Upminster students during the Art Workshop in Udine
However it was not all sightseeing, as workshops are one of the requirements of a Socrates Lingua Exchange. We had a very interesting talk by one of the organisers of the Venice Carnival. In contrast I spoke about the Nottinghill Carnival, illustrated by a video and photographs. Our students spent some time joining in the lessons at the school and experiencing their design techniques. They also had art and printing workshops in which they learned how to do monoprinting and lithographs, which were new techniques for them.
Right: Amy with her lithograph
Discussions took place about our costume designs and our different approaches to the project. We had previously agreed that the costumes should be in pairs of opposites, a tradition commonly used in Venetian Carnival costumes. The Italians had chosen to do Fire and Ice, Sun and Moon, Joy and Sadness for which they had produced impressive design boards which were exhibited in the foyer of the school.
Design for the SUN costume (right) and for the MOON costume (below)
We showed them our designs for Spring and Autumn, Winter and Summer, Sunrise Over Venice and Sunset Over London, with samples of the techniques being used.
The Italians, whom we were expecting in March, changed their plans at short notice to arrive in January, three weeks before the carnival, which created some problems for the textiles students, in getting the costumes finished on time whilst at the same time entertaining their guests.

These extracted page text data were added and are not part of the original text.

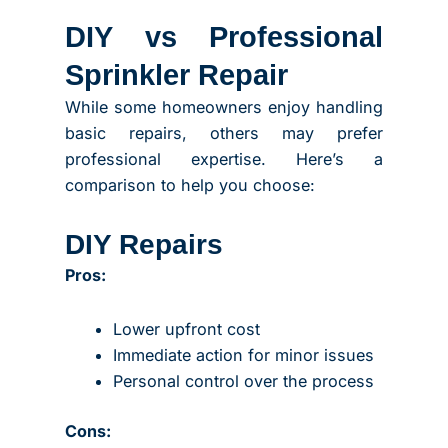
DIY vs Professional
Sprinkler Repair
While some homeowners enjoy handling
basic repairs, others may prefer
professional expertise. Here’s a
comparison to help you choose:
DIY Repairs
Pros:
Lower upfront cost
Immediate action for minor issues
Personal control over the process
Cons:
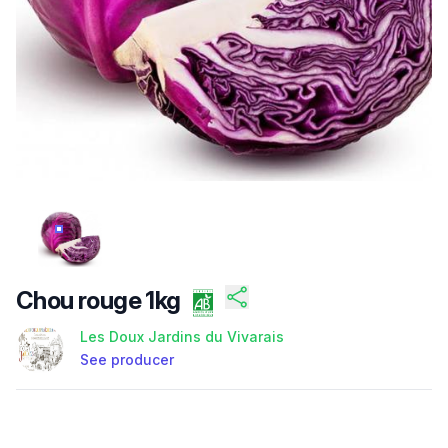
/FILES/FI-LJDTX5V0NBJHHP8TK72JP.JPG
Chou rouge 1kg
Les Doux Jardins du Vivarais
See producer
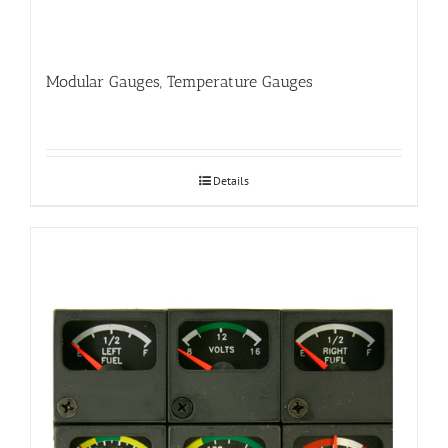
Modular Gauges, Temperature Gauges
Details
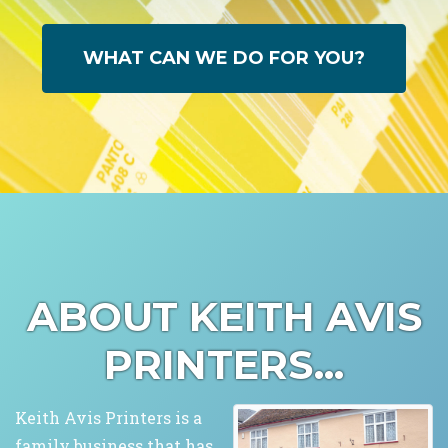
WHAT CAN WE DO FOR YOU?
ABOUT KEITH AVIS
PRINTERS...
Keith Avis Printers is a
family business that has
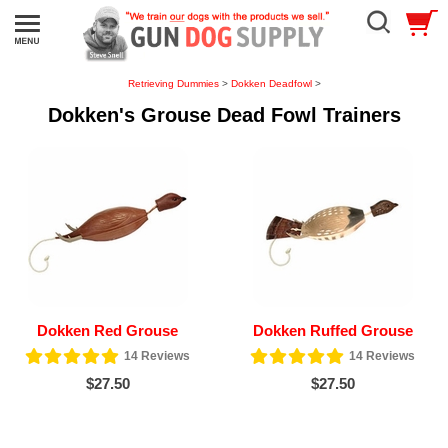
Retrieving Dummies
>
Dokken Deadfowl
>
Dokken's Grouse Dead Fowl Trainers
Dokken Red Grouse
Dokken Ruffed Grouse
14
Reviews
14
Reviews
$27.50
$27.50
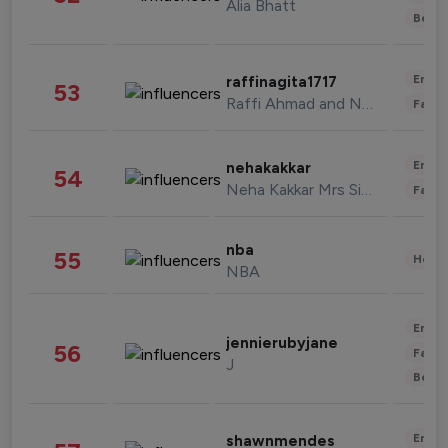
Alia Bhatt
Beau
Enter
raffinagita1717
53
Raffi Ahmad and Nagita Slavina
Fashi
Enter
nehakakkar
54
Neha Kakkar Mrs Singh
Fashi
nba
55
Healt
NBA
Enter
jennierubyjane
56
Fashi
J
Beau
Enter
shawnmendes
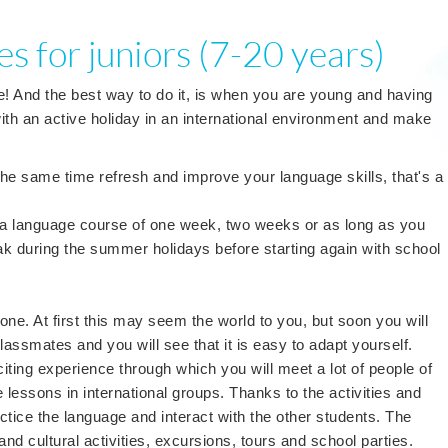
s for juniors (7-20 years)
e! And the best way to do it, is when you are young and having
th an active holiday in an international environment and make
t the same time refresh and improve your language skills, that's a
!
 a language course of one week, two weeks or as long as you
ak during the summer holidays before starting again with school
one. At first this may seem the world to you, but soon you will
assmates and you will see that it is easy to adapt yourself.
ting experience through which you will meet a lot of people of
ve lessons in international groups. Thanks to the activities and
tice the language and interact with the other students. The
nd cultural activities, excursions, tours and school parties.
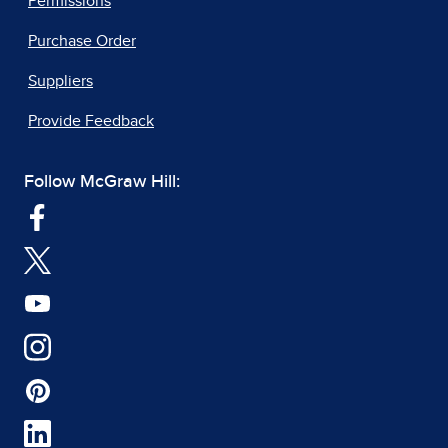
Permissions
Purchase Order
Suppliers
Provide Feedback
Follow McGraw Hill:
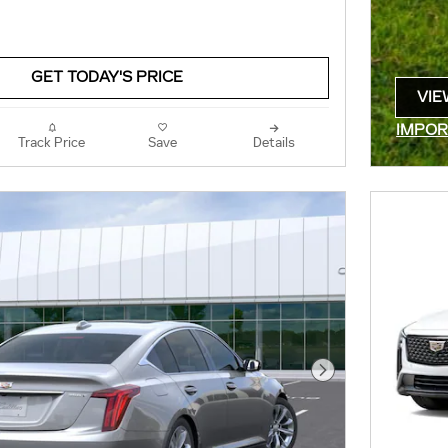
GET TODAY'S PRICE
VIE
OPE
IMPOR
Track Price
Save
Details
OPEN 
Next Photo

When they arrived it was wonderful to see how the friendships had developed since their early correspondence a year ago.
above: Student from Udine making masks during workshop in Upminster, below: Corinne from Udine making hand-made paper
Of course London was one of the main attractions to them as our school is less than an hour from the West End. In between excursions we had workshops on the making of hand-made paper which was then used to make carnival masks. They learned a variety of heating and dyeing techniques for transforming paper, plastics and metals into decorative materials for embellishing their masks, which were displayed before the end of their visit.
No wonder that the language skills of all the students improved tremendously. When we first met the Italians a year before they were very hesitant about speaking English, but by the end of their visit to Upminster they were quite fluent and had even picked up some technical vocabulary during the workshops.
Our students also found their Italian greatly improved, even those who had not studied Italian for over a year were able to converse with their friends. They had also quickly adapted to the change in cultural and family life with their host families, proving that they were indeed 'united in their differences'.
Italian Student decorating a mask made during the workshop in Upminster
The morning of our big day we left early for Venice by coach with temperatures below freezing and forecasts of snow. Fortunately the girls had padded their costumes and I had made them fleece lined cloaks. But by the time we reached the Rialto Bridge the sun was trying to shine, so off came the cloaks and the show could begin.
right: Udine students in their Fire and Ice costumes
Suddenly, we were surrounded by interested onlookers, all clamouring to photograph the girls. At first the girls were rather nervous and not sure what to do. However they soon gained confidence and posed like supermodels. There is no procession at the Venice Carnival, the participants just stroll around and pose for the public.
The Upminster girls posing for the public
By the time we reached St. Mark's Square the sun was shining and a little warmer. The girls had really got into the swing of things and enjoyed being the centre of attention. In the afternoon we progressed past the Duomo and the Doges' Palace to the waterfront, where we continued to be surrounded by photographers, both amateur and professional alike, and also television cameras.
Upminster students at the waterfront - from left to right:
Zoe Lavey as 'Sunset over London', Christy Marns as 'Rose of Summer', Amy Bee as 'Winter', Beverley Laws as the 'Bluebell of Spring', Serena Fuller as 'Autumn' and Frances Johnston as 'Sunrise over Venice'
We were amazed at the attention we received, as there were many other beautiful costumes around us. So it continued all afternoon by the end of which the girls were very tired but happy at their success.
The costumes had been a great success and all the hard work in making them was a valuable experience never to be forgotten.
Patricia Christy with her A-Level pupils in their Venice carnival costumes - from left to right:
Beverley Laws as 'Spring', Frances Johnston as 'Sunrise over Venice', Zoe Lavey as 'Sunset over London', Christy Marns as 'Summer', Serena Fuller as 'Autumn' and Amy Bee as 'Winter'
After the return to Upminster the success did not end: We were invited to show the costumes at several exhibitions, there have been articles in national and international magazines on our project, as well as our local papers. Little did we realise at the beginning how important and successful the project was to become, making all our hard work worthwhile.